19 nov. 2015

La bergère d'oubli

C'est la nuit
je marche sur les toits
je prends tous les cauchemars de la ville
qui sortent en se tordant des cheminées
je les tresse en un long bouquet
je suis un anti-père Noël.
J'ai mes longues jambes de vent
J'ai mes yeux qui ne se reposent pas
J'ai mes mains qui bougent plus vite que le chagrin.

Je marche sur les toits de la ville
j'enlève doucement les cauchemars
à la place je mets l'oubli
l'oubli comme cadeau
pour une nuit noire
pour croire qu'on n'a pas rêvé
pour faire un répit
Je sais qu'en offrant ça je donne aussi le matin
le sursaut de l'incroyable dégoût
et toute la remontée du chagrin
d'un chagrin trop grand pour un seul corps vivant.
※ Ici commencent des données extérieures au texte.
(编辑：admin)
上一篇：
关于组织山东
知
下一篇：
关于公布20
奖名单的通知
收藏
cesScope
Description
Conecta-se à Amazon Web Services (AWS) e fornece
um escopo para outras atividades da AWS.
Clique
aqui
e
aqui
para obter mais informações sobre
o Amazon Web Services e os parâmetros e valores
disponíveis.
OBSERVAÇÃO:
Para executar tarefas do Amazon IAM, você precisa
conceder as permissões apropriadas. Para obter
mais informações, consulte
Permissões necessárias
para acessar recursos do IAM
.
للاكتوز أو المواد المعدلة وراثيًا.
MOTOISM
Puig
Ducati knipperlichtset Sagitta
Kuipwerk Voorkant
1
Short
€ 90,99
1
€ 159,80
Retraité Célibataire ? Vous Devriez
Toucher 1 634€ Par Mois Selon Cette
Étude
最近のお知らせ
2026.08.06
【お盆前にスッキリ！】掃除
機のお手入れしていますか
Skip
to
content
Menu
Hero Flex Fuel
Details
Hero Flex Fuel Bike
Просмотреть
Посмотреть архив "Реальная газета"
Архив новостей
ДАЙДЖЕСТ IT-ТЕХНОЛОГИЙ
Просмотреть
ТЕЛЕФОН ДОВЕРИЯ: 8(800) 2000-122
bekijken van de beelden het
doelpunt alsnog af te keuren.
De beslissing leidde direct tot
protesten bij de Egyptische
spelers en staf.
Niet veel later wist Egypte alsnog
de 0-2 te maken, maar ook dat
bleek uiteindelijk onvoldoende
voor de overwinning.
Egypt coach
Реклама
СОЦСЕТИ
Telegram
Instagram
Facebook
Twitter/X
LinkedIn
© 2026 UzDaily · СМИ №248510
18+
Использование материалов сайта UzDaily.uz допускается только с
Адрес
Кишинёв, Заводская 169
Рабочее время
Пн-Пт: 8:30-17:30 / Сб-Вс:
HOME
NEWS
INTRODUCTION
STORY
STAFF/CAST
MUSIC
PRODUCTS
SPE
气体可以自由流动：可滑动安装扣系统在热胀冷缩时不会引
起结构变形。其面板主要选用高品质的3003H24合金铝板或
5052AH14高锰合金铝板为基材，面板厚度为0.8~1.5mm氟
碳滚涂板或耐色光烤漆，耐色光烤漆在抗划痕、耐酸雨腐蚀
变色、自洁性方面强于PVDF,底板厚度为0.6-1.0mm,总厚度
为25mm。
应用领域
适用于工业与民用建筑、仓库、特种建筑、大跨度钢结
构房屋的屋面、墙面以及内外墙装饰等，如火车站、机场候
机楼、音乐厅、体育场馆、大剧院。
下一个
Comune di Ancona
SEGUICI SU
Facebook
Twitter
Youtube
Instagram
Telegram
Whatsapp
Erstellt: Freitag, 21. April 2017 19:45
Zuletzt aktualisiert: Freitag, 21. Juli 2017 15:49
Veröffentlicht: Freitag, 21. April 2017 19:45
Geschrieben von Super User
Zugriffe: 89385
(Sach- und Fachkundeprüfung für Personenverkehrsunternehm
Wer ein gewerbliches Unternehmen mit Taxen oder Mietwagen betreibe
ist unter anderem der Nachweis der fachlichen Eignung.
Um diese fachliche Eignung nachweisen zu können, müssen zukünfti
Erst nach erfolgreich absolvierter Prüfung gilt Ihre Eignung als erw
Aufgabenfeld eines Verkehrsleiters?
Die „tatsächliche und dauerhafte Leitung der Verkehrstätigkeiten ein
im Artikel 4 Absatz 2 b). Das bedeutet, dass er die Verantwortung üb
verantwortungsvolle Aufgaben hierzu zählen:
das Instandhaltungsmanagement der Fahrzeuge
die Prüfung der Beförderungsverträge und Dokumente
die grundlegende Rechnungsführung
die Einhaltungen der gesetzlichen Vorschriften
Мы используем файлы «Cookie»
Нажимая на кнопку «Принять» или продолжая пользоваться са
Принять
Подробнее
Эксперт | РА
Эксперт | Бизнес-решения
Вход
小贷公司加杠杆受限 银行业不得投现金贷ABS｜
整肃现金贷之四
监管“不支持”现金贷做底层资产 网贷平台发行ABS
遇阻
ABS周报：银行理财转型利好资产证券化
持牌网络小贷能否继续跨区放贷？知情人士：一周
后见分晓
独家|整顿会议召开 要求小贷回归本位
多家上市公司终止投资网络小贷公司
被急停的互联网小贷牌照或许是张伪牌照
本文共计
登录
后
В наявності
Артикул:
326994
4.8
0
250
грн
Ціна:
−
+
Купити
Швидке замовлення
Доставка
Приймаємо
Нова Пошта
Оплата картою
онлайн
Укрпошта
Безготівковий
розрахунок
Je les vois, le matin, assise sur la colline
le soleil qui rougit d'être encore là
la plupart du temps il préfère pleuvoir
ne pas se lever.
Le brouillard levé jusqu'au menton
NON, NON, NON, dit-il en secouant sa grosse tête de feu.
Et je vois tous les gens qui se réveillent
qui font semblant de n'être pas réveillés.
Qui ne se lèvent pas.
Qui ont les yeux ouverts et le corps immobile
comme leurs morts
mais eux sont vivants-vivants
et ils pensent à leurs morts immobiles
et la violence du chagrin inouï
les reprend comme un étrangleur

Moi sur la colline je surveille mon troupeau de cauchemars
ils sont agités
c'est normal
je dis tout doux, tout doux
je joue tout doucement de la flûte
certains se pelotonnent et se calment
d'autres ne feront jamais ça

Je suis celle qui marche sur les toits
j'ai mes grandes jambes de vent
je vole les cauchemars partout où je peux
pour offrir un répit
toutes les nuits, toutes les nuits
je les tresse en un bouquet
au matin je les libère sur la colline
ils s'éparpillent un peu
mais globalement ils sont terrorisés
et ils restent sans trop s'éloigner,
nerveux et tremblants

 pauvre, pauvre troupeau de cauchemars,
qui grossit, qui grossit, qui grossit

Je n'ai pas le coeur des hommes
je ne connais pas leur chagrin
et je ne peux pas l'enlever.
Mais mon rôle est de marcher sur les toits
de donner l'oubli pour quelques heures
et au matin, de garder mon troupeau de cauchemars
qui grossit, qui grossit, qui grossit.